What you should do>
Your answer should be the lines of the data below that contain "optional".

Rendered page images>
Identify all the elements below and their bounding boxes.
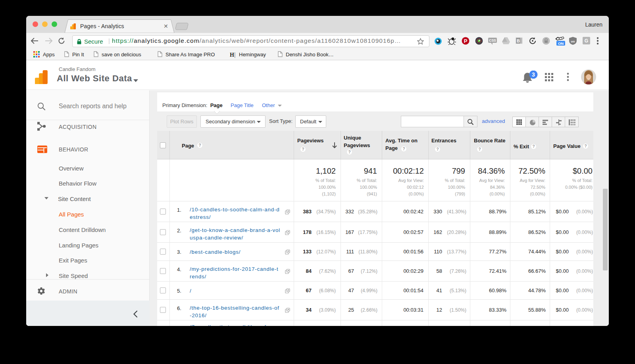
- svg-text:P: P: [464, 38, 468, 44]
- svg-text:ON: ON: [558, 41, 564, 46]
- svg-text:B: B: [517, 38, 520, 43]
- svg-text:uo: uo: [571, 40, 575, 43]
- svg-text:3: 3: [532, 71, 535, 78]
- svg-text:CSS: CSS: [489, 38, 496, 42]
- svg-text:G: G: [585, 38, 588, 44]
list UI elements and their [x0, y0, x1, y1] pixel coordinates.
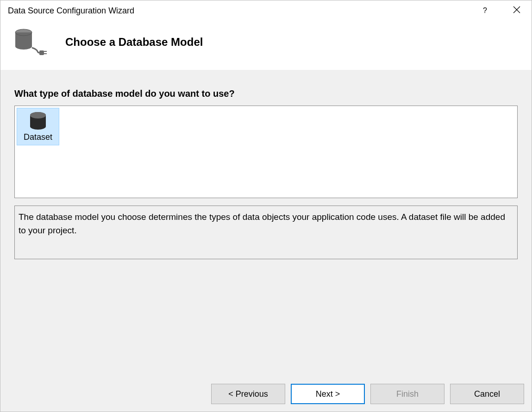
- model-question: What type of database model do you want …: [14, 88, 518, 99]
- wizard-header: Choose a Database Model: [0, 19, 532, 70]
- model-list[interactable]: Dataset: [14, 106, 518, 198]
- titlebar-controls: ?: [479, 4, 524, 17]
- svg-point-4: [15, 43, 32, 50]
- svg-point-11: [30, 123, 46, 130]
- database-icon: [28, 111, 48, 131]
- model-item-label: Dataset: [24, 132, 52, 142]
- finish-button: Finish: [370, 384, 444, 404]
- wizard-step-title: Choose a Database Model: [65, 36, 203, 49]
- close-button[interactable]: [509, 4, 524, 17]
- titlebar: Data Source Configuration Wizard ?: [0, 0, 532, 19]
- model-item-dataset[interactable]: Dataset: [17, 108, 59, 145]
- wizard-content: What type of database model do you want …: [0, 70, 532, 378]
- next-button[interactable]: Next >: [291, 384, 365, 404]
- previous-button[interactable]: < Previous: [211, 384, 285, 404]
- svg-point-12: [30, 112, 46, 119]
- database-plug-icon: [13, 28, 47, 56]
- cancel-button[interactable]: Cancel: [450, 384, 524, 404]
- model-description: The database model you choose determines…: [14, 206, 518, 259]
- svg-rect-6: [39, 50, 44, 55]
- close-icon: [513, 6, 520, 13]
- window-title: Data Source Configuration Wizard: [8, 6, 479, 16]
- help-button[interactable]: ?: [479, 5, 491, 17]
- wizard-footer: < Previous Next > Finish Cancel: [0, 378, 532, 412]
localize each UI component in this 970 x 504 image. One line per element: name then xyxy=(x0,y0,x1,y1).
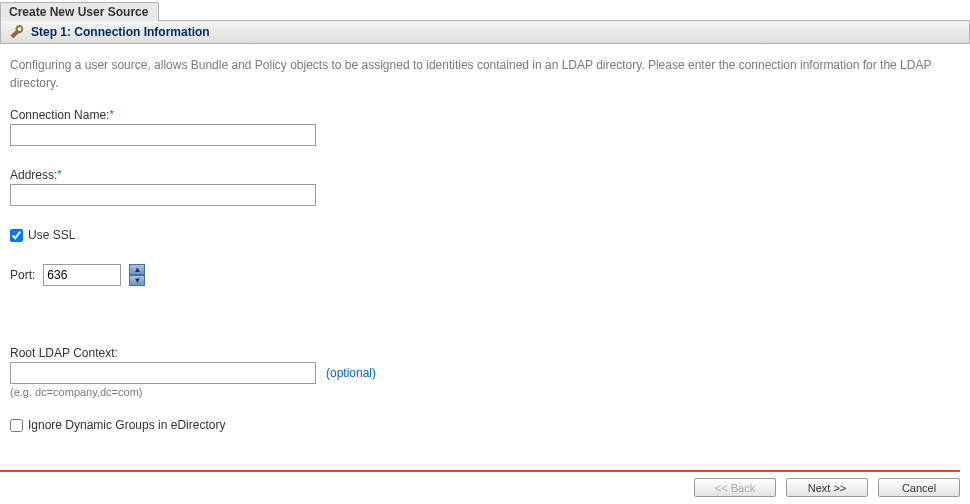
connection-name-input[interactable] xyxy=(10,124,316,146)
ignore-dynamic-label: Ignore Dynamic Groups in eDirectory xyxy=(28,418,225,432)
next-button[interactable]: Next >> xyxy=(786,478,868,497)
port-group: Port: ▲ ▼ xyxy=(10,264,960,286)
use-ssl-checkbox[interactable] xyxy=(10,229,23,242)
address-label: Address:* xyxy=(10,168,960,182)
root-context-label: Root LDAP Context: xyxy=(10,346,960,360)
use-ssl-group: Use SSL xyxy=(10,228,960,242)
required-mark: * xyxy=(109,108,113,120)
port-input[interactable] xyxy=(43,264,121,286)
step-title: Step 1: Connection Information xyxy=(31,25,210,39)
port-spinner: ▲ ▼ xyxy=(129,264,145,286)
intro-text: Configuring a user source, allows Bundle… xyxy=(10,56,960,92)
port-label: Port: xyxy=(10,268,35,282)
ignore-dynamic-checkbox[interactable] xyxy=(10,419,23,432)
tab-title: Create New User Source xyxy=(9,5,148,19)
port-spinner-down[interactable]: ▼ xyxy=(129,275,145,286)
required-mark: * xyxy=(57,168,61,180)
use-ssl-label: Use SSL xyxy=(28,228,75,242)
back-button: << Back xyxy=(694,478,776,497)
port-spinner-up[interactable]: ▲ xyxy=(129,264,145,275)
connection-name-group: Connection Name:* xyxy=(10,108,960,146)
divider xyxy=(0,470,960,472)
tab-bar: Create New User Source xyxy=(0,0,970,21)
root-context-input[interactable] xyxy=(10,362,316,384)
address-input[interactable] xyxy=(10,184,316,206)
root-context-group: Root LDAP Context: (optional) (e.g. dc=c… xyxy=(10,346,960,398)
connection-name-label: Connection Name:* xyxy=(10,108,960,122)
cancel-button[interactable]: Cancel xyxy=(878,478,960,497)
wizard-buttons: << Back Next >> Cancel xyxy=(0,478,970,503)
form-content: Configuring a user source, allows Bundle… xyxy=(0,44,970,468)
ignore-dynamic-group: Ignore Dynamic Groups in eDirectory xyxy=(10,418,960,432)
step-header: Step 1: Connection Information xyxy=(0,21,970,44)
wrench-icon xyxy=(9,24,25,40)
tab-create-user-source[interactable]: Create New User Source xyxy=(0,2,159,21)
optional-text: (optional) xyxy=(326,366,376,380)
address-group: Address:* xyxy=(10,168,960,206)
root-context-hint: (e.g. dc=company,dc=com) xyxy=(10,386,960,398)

Response below>
root-context-group: Root LDAP Context: (optional) (e.g. dc=c… xyxy=(10,346,960,398)
optional-text: (optional) xyxy=(326,366,376,380)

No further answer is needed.